Konflik politik merupakan salah satu bentuk konflik sosial, dimana keduanya memiliki ciri-ciri mirip, hanya yang membedakan konflik sosial dan politik adalah kata politik yang membawa konotasi tertentu bagi sitilah konflik politik, yakni mempunyai keterkaitan dengan negara/ pemerintah, para pejabat politik/pemerintahan, dan kebijakan (Rauf, 2001:19).
Konflik politik merupakan kegiatan kolektif warga masyarakat yang diarahkan untuk menentang keputusan politik, kebijakan publik dan pelaksanaannya, juga perilaku penguasa beserta segenap aturan, struktur, dan prosedur yang mengatur hubungan-hubungan diantara partisipan politik (Surbakti, 1992:151).
Sebagai aktivitas politik, konflik merupakan suatu jenis interaksi (interaction) yang ditandai dengan bentrokan atau tubrukan diantara kepentingan, gagasan, kebijaksanaan, program, dan pribadi atau persoalan dasar lainnya yangsatu sama lain saling bertentangan (Plano, dkk, 1994:40).
Dengan demikian, makna benturan diantara kepentingan tadi, dapat digambarkan seperti perbedaan pendapat, persaingan dan pertentangan antara individu dan individu, individu dengan kelompok, kelompok dengan individu atau individu, kelompok dengan pemerintah (Surbakti, 1992:149).
Salah satu faktor yang menggerakkan potensi konflik menjadi terbuka (manifest conflict), menurut Eric Hoffer adalah faktor keinginan akan perubahan dan keinginan mendapat pengganti Faktor tersebut, suatu saat, mampu menggerakkan sebuah gerakan massa yang bergerak seketika, menuntut perubahan revolusioner (Hoffer:1998).

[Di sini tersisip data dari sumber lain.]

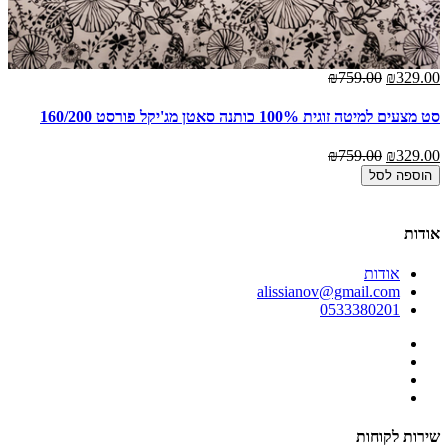
00
₪759.00
₪329.00
סט מצעים למיטה זוגית 100% כותנה סאטן מג'יקל פורסט 160/200
סט 
00
₪759.00
₪329.00
הוספה לסל
אודות
אודות
alissianov@gmail.com
0533380201
שירות לקוחות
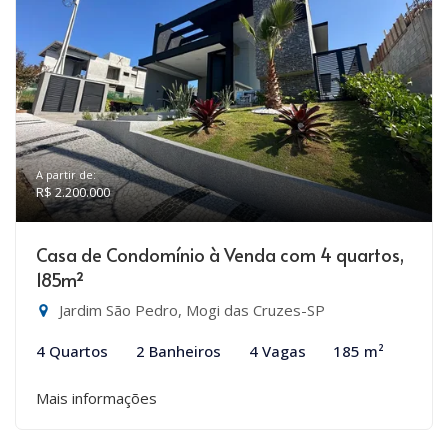
A partir de:
R$ 2.200.000
Casa de Condomínio à Venda com 4 quartos,
185m²
Jardim São Pedro, Mogi das Cruzes-SP
4 Quartos
2 Banheiros
4 Vagas
185 m²
Mais informações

Teori-Teori Penyebab Konflik
Konflik sebagai akibat dari menajamnya perbedaan dan kerasnya benturan kepentingan yang saling berhadapan, disebabkan oleh beberapa latar belakang yang ada. Pertama, adanya latar belakang sosial politik, ekonomi dan sosial budaya yang berbeda dan memiliki pengaruh yang sangat kuat. Kedua, adanya pemikiran yang menimbulkan ketidak sepahaman antara yang satu dengan yang lain. Ketiga, adanya sikap tidak simpatik terhadap suatu pihak, sistem dan mekanisme yang ada dalam organisasi. Keempat, adanya rasa tidak puas terhadap lingkungan organisasi, sikap frustasi, rasa tidak senang, dan lain-lain, sementara tidak dapat berbuat apa-apa dan apabila harus meningggalkan kelompok, berarti harus menanggung resiko yang tidak kecil. Kelima, adanya dorongan rasa harga diri yang berlebih-lebihan dan berakibat pada keinginan untuk berusaha sekuat tenaga untuk melakukan rekayasa dan manipulasi (Hidayat, 2002:124).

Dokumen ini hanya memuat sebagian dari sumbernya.